Many times before you ever meet a person, you hear something about them that gives you an understanding of what kind of character they have.
And more times than not, you just don't see what you've heard. For instance, someone may tell you that this person is a jerk, then when you become acquainted with him, you just don't see it.
But no matter who you ask, there's one person everyone had a place in their heart for - former West Virginia head football coach Bill Stewart, who died of a heart attack while golfing on Monday.
From top to bottom, everyone who met the former mentor agrees that he was one of the nicest and most sincere men they ever met.
I once found this out first hand. Back when Rich Rodriguez was a coaching the Mountaineers and Stewart was an assistant, I saw the coach walking toward me during a break in the action.
I had never met the man, but had heard great things about him from everyone who had spoken of him.

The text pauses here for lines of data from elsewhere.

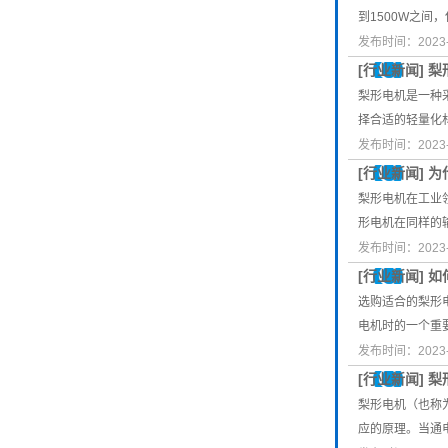
到1500W之间
发布时间：2023-
[
行业新闻
]
梨
梨形电机是一种
择合适的轻量化
发布时间：2023-
[
行业新闻
]
为
梨形电机在工业
形电机在同样的
发布时间：2023-
[
行业新闻
]
如
选购适合的梨形
电机时的一个重
发布时间：2023-
[
行业新闻
]
梨
梨形电机（也称
应的原理。当通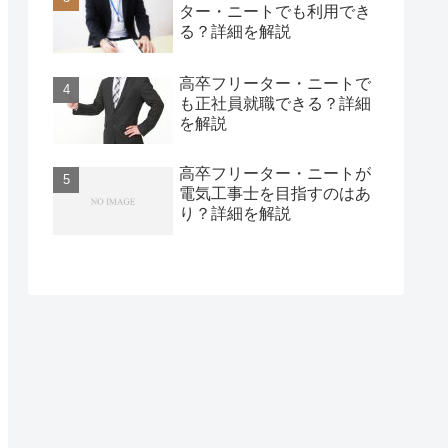
ター・ニートでも利用でき
る？詳細を解説
高卒フリーター・ニートで
も正社員就職できる？詳細
を解説
高卒フリーター・ニートが
電気工事士を目指すのはあ
り？詳細を解説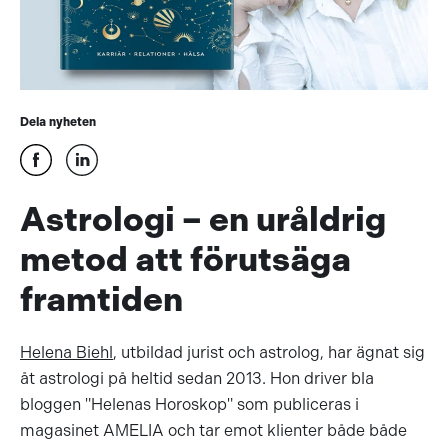
Dela nyheten
Astrologi – en uråldrig
metod att förutsäga
framtiden
Helena Biehl
, utbildad jurist och astrolog, har ägnat sig
åt astrologi på heltid sedan 2013. Hon driver bla
bloggen "Helenas Horoskop" som publiceras i
magasinet AMELIA och tar emot klienter både både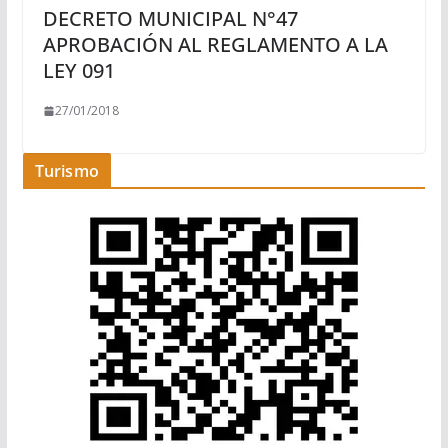
DECRETO MUNICIPAL N°47
APROBACIÓN AL REGLAMENTO A LA
LEY 091
27/01/2018
Turismo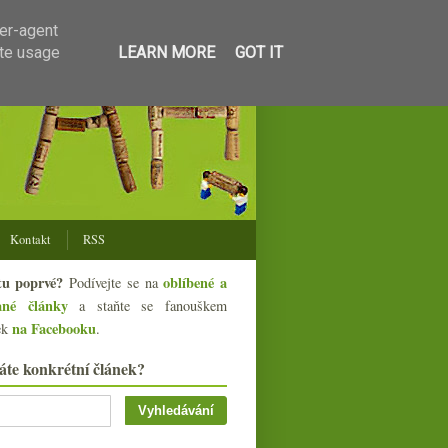
ser-agent
ate usage
LEARN MORE
GOT IT
Kontakt
RSS
tu poprvé?
oblíbené a
Podívejte se na
ané články
a staňte se fanouškem
na Facebooku
ek
.
áte konkrétní článek?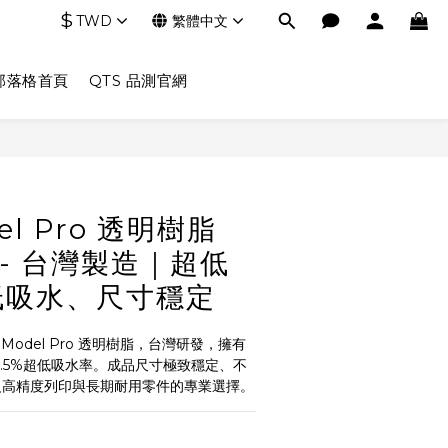
$
TWD
繁體中文
部落格首頁
QTS 品測官網
立即購買
el Pro 透明樹脂
) - 台灣製造｜超低
低吸水、尺寸穩定
Model Pro 透明樹脂，台灣研發，擁有
<0.5%超低吸水率。成品尺寸極致穩定、不
級高精度列印與長期耐用零件的專業選擇。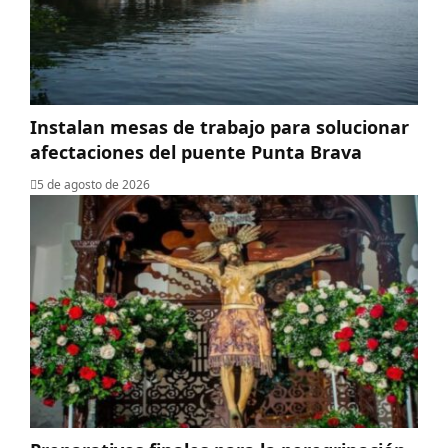
Instalan mesas de trabajo para solucionar
afectaciones del puente Punta Brava
5 de agosto de 2026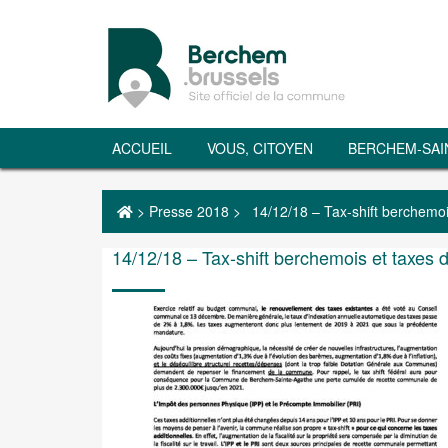
ACCUEIL
VOUS, CITOYEN
BERCHEM-SAI
>
Presse 2018
>
14/12/18 – Tax-shift berchemois
14/12/18 – Tax-shift berchemois et taxes d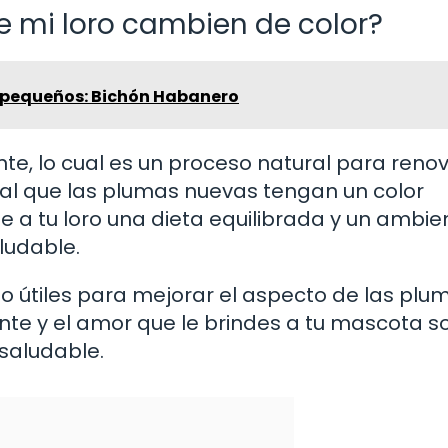
e mi loro cambien de color?
 pequeños: Bichón Habanero
e, lo cual es un proceso natural para renov
al que las plumas nuevas tengan un color
le a tu loro una dieta equilibrada y un ambie
ludable.
o útiles para mejorar el aspecto de las plu
nte y el amor que le brindes a tu mascota s
saludable.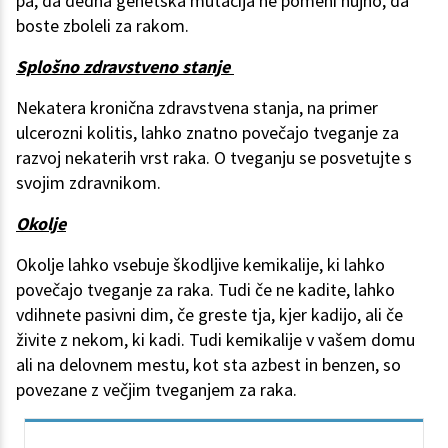
pa, da dedna genetska mutacija ne pomeni nujno, da
boste zboleli za rakom.
Splošno zdravstveno stanje
Nekatera kronična zdravstvena stanja, na primer
ulcerozni kolitis, lahko znatno povečajo tveganje za
razvoj nekaterih vrst raka. O tveganju se posvetujte s
svojim zdravnikom.
Okolje
Okolje lahko vsebuje škodljive kemikalije, ki lahko
povečajo tveganje za raka. Tudi če ne kadite, lahko
vdihnete pasivni dim, če greste tja, kjer kadijo, ali če
živite z nekom, ki kadi. Tudi kemikalije v vašem domu
ali na delovnem mestu, kot sta azbest in benzen, so
povezane z večjim tveganjem za raka.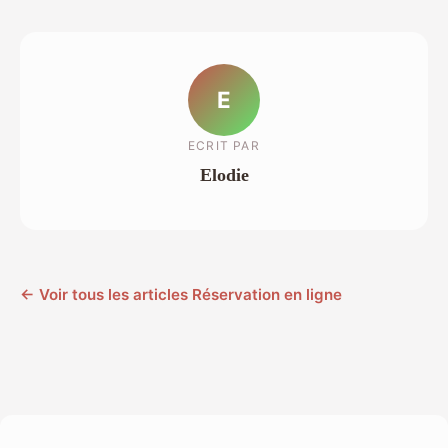
E
ECRIT PAR
Elodie
← Voir tous les articles Réservation en ligne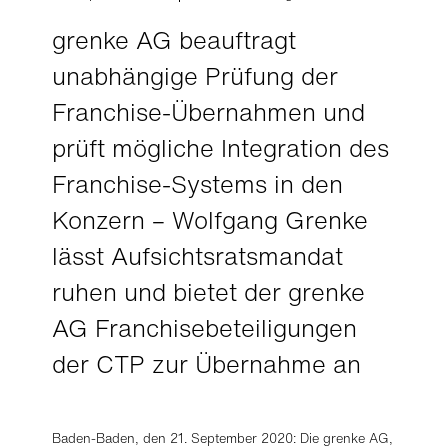
grenke AG beauftragt
unabhängige Prüfung der
Franchise-Übernahmen und
prüft mögliche Integration des
Franchise-Systems in den
Konzern – Wolfgang Grenke
lässt Aufsichtsratsmandat
ruhen und bietet der grenke
AG Franchisebeteiligungen
der CTP zur Übernahme an
Baden-Baden, den 21. September 2020: Die grenke AG,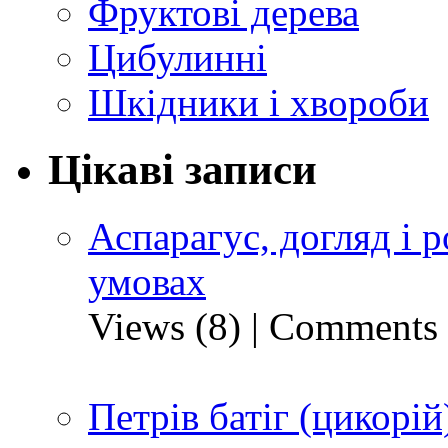
Фруктові дерева
Цибулинні
Шкідники і хвороби
Цікаві записи
Аспарагус, догляд і
умовах
Views (8)
|
Comments 
Петрів батіг (цикорій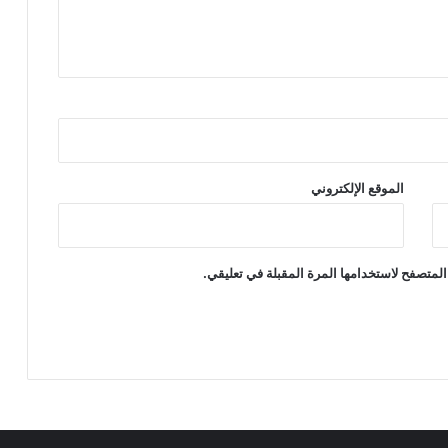
الموقع الإلكتروني
المتصفح لاستخدامها المرة المقبلة في تعليقي.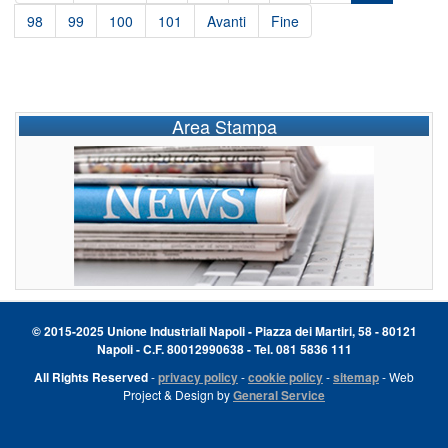
98
99
100
101
Avanti
Fine
Area Stampa
© 2015-2025 Unione Industriali Napoli - Piazza dei Martiri, 58 - 80121
Napoli - C.F. 80012990638 - Tel. 081 5836 111
All Rights Reserved
-
privacy policy
-
cookie policy
-
sitemap
- Web
Project & Design by
General Service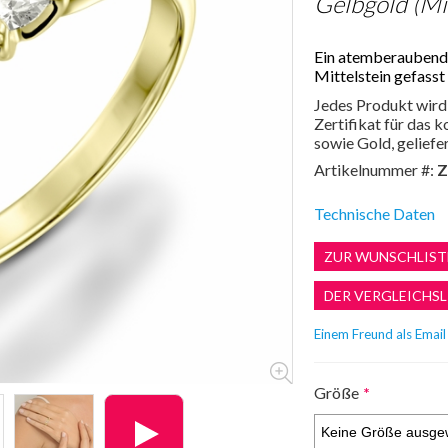
Gelbgold (Mit
Ein atemberaubende
Mittelstein gefasst 
Jedes Produkt wird 
Zertifikat für das
sowie Gold, geliefer
Artikelnummer #:
Z
Technische Daten
Größe
*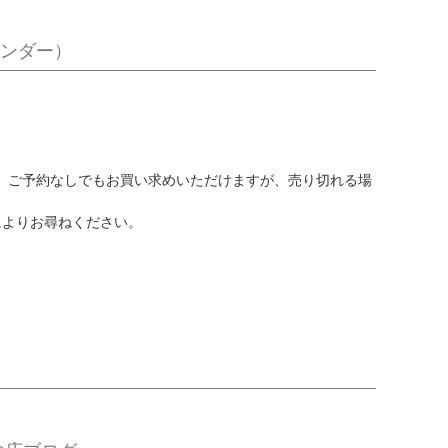
レンダー）
、ご予約なしでもお買い求めいただけますが、売り切れる場
ム
よりお尋ねください。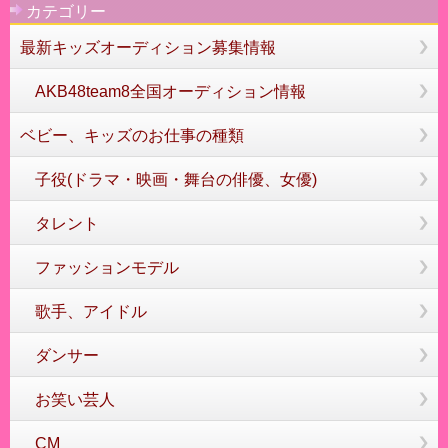
カテゴリー
最新キッズオーディション募集情報
AKB48team8全国オーディション情報
ベビー、キッズのお仕事の種類
子役(ドラマ・映画・舞台の俳優、女優)
タレント
ファッションモデル
歌手、アイドル
ダンサー
お笑い芸人
CM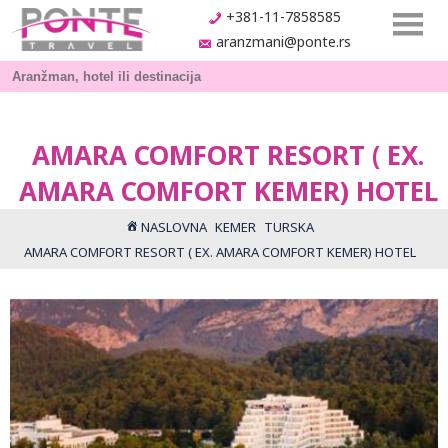
+381-11-7858585
aranzmani@ponte.rs
AMARA COMFORT RESORT ( EX.
AMARA COMFORT KEMER) HOTEL
NASLOVNA
KEMER
TURSKA
AMARA COMFORT RESORT ( EX. AMARA COMFORT KEMER) HOTEL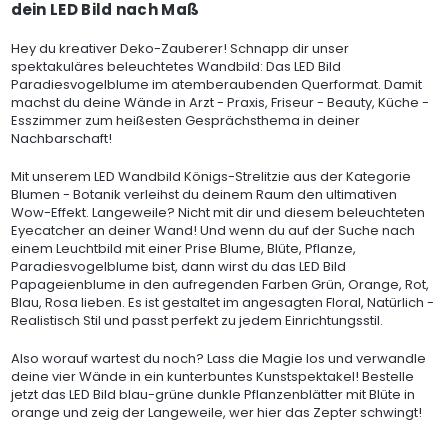
dein LED Bild nach Maß
Hey du kreativer Deko-Zauberer! Schnapp dir unser
spektakuläres beleuchtetes Wandbild: Das LED Bild
Paradiesvogelblume im atemberaubenden Querformat. Damit
machst du deine Wände in Arzt - Praxis, Friseur - Beauty, Küche -
Esszimmer zum heißesten Gesprächsthema in deiner
Nachbarschaft!
Mit unserem LED Wandbild Königs-Strelitzie aus der Kategorie
Blumen - Botanik verleihst du deinem Raum den ultimativen
Wow-Effekt. Langeweile? Nicht mit dir und diesem beleuchteten
Eyecatcher an deiner Wand! Und wenn du auf der Suche nach
einem Leuchtbild mit einer Prise Blume, Blüte, Pflanze,
Paradiesvogelblume bist, dann wirst du das LED Bild
Papageienblume in den aufregenden Farben Grün, Orange, Rot,
Blau, Rosa lieben. Es ist gestaltet im angesagten Floral, Natürlich -
Realistisch Stil und passt perfekt zu jedem Einrichtungsstil.
Also worauf wartest du noch? Lass die Magie los und verwandle
deine vier Wände in ein kunterbuntes Kunstspektakel! Bestelle
jetzt das LED Bild blau-grüne dunkle Pflanzenblätter mit Blüte in
orange und zeig der Langeweile, wer hier das Zepter schwingt!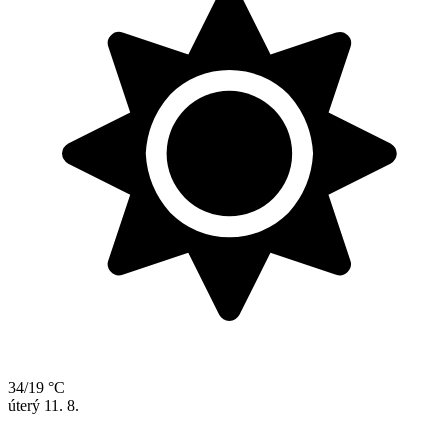
34/19 °C
úterý
11. 8.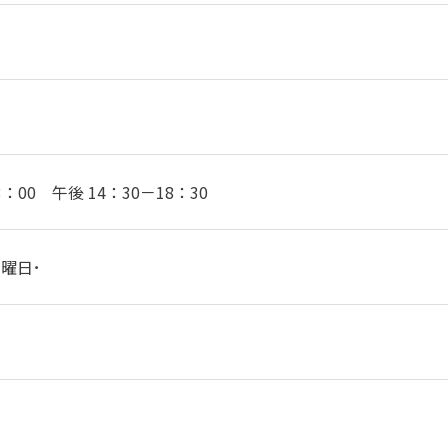
3：00 午後 14：30－18：30
曜日･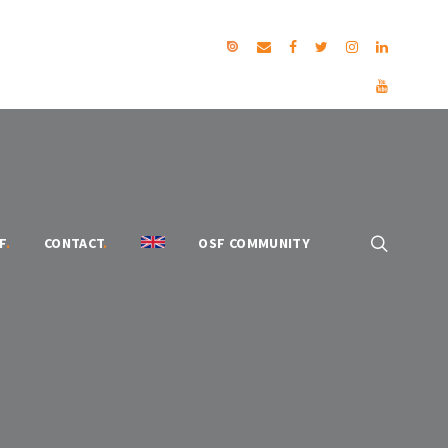
F
.
CONTACT
.
OSF COMMUNITY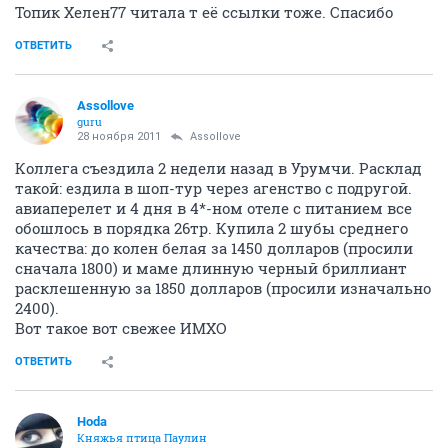
Топик Хелен77 читала т её ссылки тоже. Спасибо
ОТВЕТИТЬ
Assollove
guru
28 ноября 2011
Assollove
Коллега съездила 2 недели назад в Урумчи. Расклад
такой: ездила в шоп-тур через агенство с подругой.
авиаперелет и 4 дня в 4*-ном отеле с питанием все
обошлось в порядка 26тр. Купила 2 шубы среднего
качества: до колен белая за 1450 долларов (просили
сначала 1800) и маме длинную черный бриллиант
расклешенную за 1850 долларов (просили изначально
2400).
Вот такое вот свежее ИМХО
ОТВЕТИТЬ
Hoda
Княжья птица Паулин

When he wandered up beside me and began to chat, I was surprisingly taken off guard.
Never in all my years of attending practices, going all the way back to the Don Nehlen days, had any WVU?coach taken time to stop by and say hello. And even more, see how I was doing.
After a short conversation, which mostly had to do with both of our hometowns, Stewart went back to doing the thing he loved most - coaching football.
Meeting and greeting people is what Stewart did best. He always wanted to know how everyone was doing and was hopeful to befriend anyone he met.
One of my co-workers who covers WVU?football was telling me of an encounter his son had with the coach.
He had taken the youngster to practice with him one day. As soon as the session was over, Stewart spotted the boy and immediately made it a point to come over and introduce himself.
After asking him numerous questions, including if he wanted to play football for West Virginia University, the coach was more than happy to sign an autographed photo.
Stewart was head coach at this time, which got me to thinking, would any other major Division I football coach have taken time out to do what he do for the young lad? My guess would be not many.
Like a true West Virginian, Stewart wore the state's emblem on his sleeve. He always went above and beyond to show the hospitality this state is famous for.
And that's why, despite no longer being West Virginia's head football coach, he was playing golf in the annual West Virginia Hospitality and Travel Association's Golf Tournament on Monday.
Leave no doubt that Stewart cared about West Virginia and its flagship football program more than anyone does, or probably ever will.